To train your custom voice in the cloud using Google Colab and then run the resulting voice model completely offline on any lightweight local computer, follow these four steps:

### Step 1: Prepare and Upload Inputs to Google Drive
Create a folder named `tts_input` in your Google Drive root directory.
Upload the following three files (examples of which are provided in this repository):

1. **`reference.wav`**: A clean, 3-to-10-second audio recording of the target speaker.
2. **`transcript.txt`**: A text file containing the exact words spoken in `reference.wav`.
3. **`sentences.txt`**: A text file containing a list of sentences (recommended: 100 to 500 prompts) you want the cloned voice to say to create the training corpus.

> [!TIP]
> **Voice Quality Guidelines**
> For perfect voice clones, ensure `reference.wav` is completely "dry" (no background music, no echoes, no static noise) and recorded with a clear, standard microphone.

---

### Step 2: Batch Dataset Generation
Open [qwen_tts_dataset_generator.ipynb](qwen_tts_dataset_generator.ipynb) in Google Colab (tested on **A100 GPU 2025.10 High-RAM** runtime):

1. **Mount Drive**: The notebook will guide you to authorize Google Drive access.
2. **Configure Paths**: Point to your uploaded inputs:
* Reference Audio: `/content/drive/MyDrive/tts_input/reference.wav`
* Transcript File: `/content/drive/MyDrive/tts_input/transcript.txt`
* Targets List: `/content/drive/MyDrive/tts_input/sentences.txt`
3. **Run Batch Synthesis**: The cell downloads the lightweight `qwen-tts` framework and synthesizes all lines in `sentences.txt` in the cloned voice.
4. **Result**: Your Google Drive is populated with an LJSpeech-formatted dataset inside `/MyDrive/piper_dataset` (containing `wavs/` and a normalized `metadata.csv`).

---

### Step 3: Standalone Piper Model Fine-Tuning
Open [piper_train_colab.ipynb](piper_train_colab.ipynb) in Google Colab (tested on **A100 GPU 2025.10 High-RAM** runtime):

> [!IMPORTANT]
> **Google Drive API Protection**
> Training checkpoints and PyTorch Lightning logging write highly frequent I/O operations. Writing these directly to mounted Google Drive folders triggers severe API rate limits and locks up training.
>
> **The Fix**: This notebook performs all training on the **Colab Local VM Storage** (`/content/piper_logs`). A specialized script then performs non-blocking smart backups of your training progress back to Google Drive (`/MyDrive/piper_training_logs`) allowing safe resumes across sessions.

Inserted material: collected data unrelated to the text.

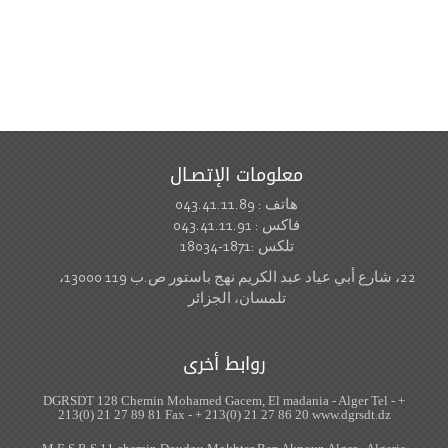
معلومات الإتصـال
هاتف : 043.41.11.89
فاكس : 043.41.11.91
تلكس :1871-18034
22، شارع أبي عياد عبد الكريم نهج باستور ص.ب 119 13000،
تلمسان، الجزائر
روابط أخرى
DGRSDT 128 Chemin Mohamed Gacem, El madania - Alger Tel - +
213(0) 21 27 89 81 Fax - + 213(0) 21 27 86 20 www.dgrsdt.dz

1. **Preprocessing**: The notebook automatically resamples the Qwen-generated audio from 24kHz down to 16kHz (optimized for Piper low/medium quality tiers) and formats it.
2. **Base Checkpoint**: Downloads the pre-trained `Lessac Low` checkpoint to begin transfer learning.
3. **Training Execution**: Fine-tunes the model. A Tensorboard widget displays live training loss.
4. **ONNX Compilation**: The final cell compiles the absolute latest checkpoint (`.ckpt`) into an optimized `.onnx` graph and packs it with its matching `.onnx.json` configuration file, dropping both in your Google Drive root.

---

### Step 4: Local Offline Deployment
Once training is finished, download the compiled `.onnx` and `.onnx.json` files from your Google Drive. You can run high-fidelity text-to-speech completely offline locally on Raspberry Pi!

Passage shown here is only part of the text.